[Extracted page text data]
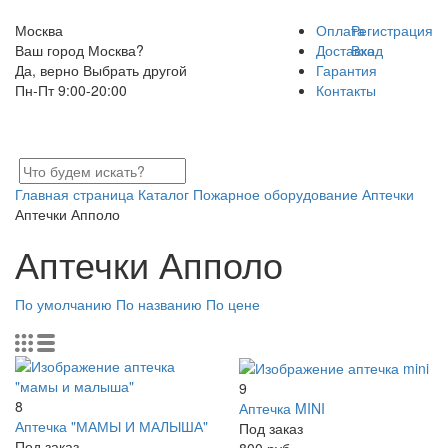
Москва
Оплата
Регистрация
Ваш город Москва?
Доставка
Вход
Да, верно
Выбрать другой
Гарантия
Пн-Пт 9:00-20:00
Контакты
Главная страница
Каталог
Пожарное оборудование
Аптечки
Аптечки Апполо
Аптечки Апполо
По умолчанию
По названию
По цене
9
8
Аптечка MINI
Аптечка "МАМЫ И МАЛЫША"
Под заказ
Под заказ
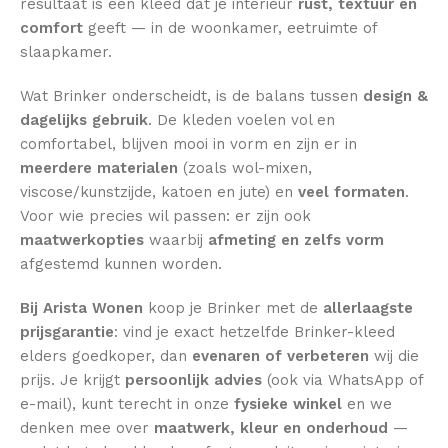
resultaat is een kleed dat je interieur
rust, textuur en
comfort
geeft — in de woonkamer, eetruimte of
slaapkamer.
Wat Brinker onderscheidt, is de balans tussen
design &
dagelijks gebruik
. De kleden voelen vol en
comfortabel, blijven mooi in vorm en zijn er in
meerdere materialen
(zoals wol-mixen,
viscose/kunstzijde, katoen en jute) en
veel formaten
.
Voor wie precies wil passen: er zijn ook
maatwerkopties
waarbij
afmeting en zelfs vorm
afgestemd kunnen worden.
Bij Arista Wonen
koop je Brinker met de
allerlaagste
prijsgarantie
: vind je exact hetzelfde Brinker-kleed
elders goedkoper, dan
evenaren of verbeteren
wij die
prijs. Je krijgt
persoonlijk advies
(ook via WhatsApp of
e-mail), kunt terecht in onze
fysieke winkel
en we
denken mee over
maatwerk, kleur en onderhoud
—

Task to carry out:
Across the data, find each line that has "zijn" in it and copy that line.

Answer space:
comfortabel, blijven mooi in vorm en zijn er in
Voor wie precies wil passen: er zijn ook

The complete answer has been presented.